[[ Information, beginning ]]

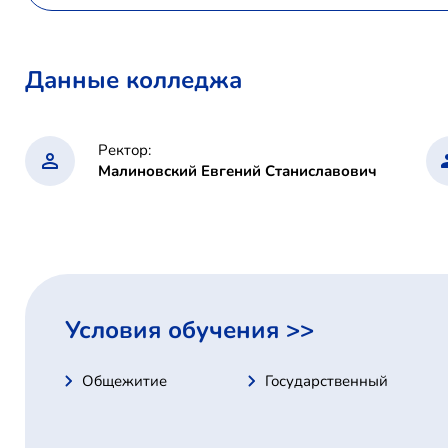
Данные колледжа
Ректор:
Малиновский Евгений Станиславович
Условия обучения >>
Общежитие
Государственный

[[ Information, end ]]

■ What is required:
Leaving each image aside, repeat the listing above exactly.

■ Answer space:
Данные колледжа
Ректор:
Малиновский Евгений Станиславович
Условия обучения >>
Общежитие
Государственный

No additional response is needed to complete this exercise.